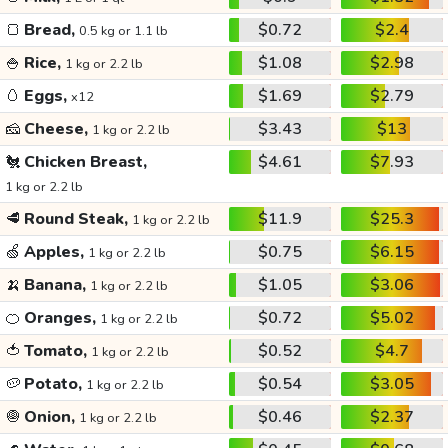
🍞
Bread,
$0.72
$2.4
0.5 kg or 1.1 lb
🍚
Rice,
$1.08
$2.98
1 kg or 2.2 lb
🥚
Eggs,
$1.69
$2.79
x12
🧀
Cheese,
$3.43
$13
1 kg or 2.2 lb
🐔
Chicken Breast,
$4.61
$7.93
1 kg or 2.2 lb
🥩
Round Steak,
$11.9
$25.3
1 kg or 2.2 lb
🍏
Apples,
$0.75
$6.15
1 kg or 2.2 lb
🍌
Banana,
$1.05
$3.06
1 kg or 2.2 lb
🍊
Oranges,
$0.72
$5.02
1 kg or 2.2 lb
🍅
Tomato,
$0.52
$4.7
1 kg or 2.2 lb
🥔
Potato,
$0.54
$3.05
1 kg or 2.2 lb
🧅
Onion,
$0.46
$2.37
1 kg or 2.2 lb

□ □ □

Problem requirements:
Return the material above exactly; the images stay out.

Result of this exercise:
🍞
Bread,
$0.72
$2.4
0.5 kg or 1.1 lb
🍚
Rice,
$1.08
$2.98
1 kg or 2.2 lb
🥚
Eggs,
$1.69
$2.79
x12
🧀
Cheese,
$3.43
$13
1 kg or 2.2 lb
🐔
Chicken Breast,
$4.61
$7.93
1 kg or 2.2 lb
🥩
Round Steak,
$11.9
$25.3
1 kg or 2.2 lb
🍏
Apples,
$0.75
$6.15
1 kg or 2.2 lb
🍌
Banana,
$1.05
$3.06
1 kg or 2.2 lb
🍊
Oranges,
$0.72
$5.02
1 kg or 2.2 lb
🍅
Tomato,
$0.52
$4.7
1 kg or 2.2 lb
🥔
Potato,
$0.54
$3.05
1 kg or 2.2 lb
🧅
Onion,
$0.46
$2.37
1 kg or 2.2 lb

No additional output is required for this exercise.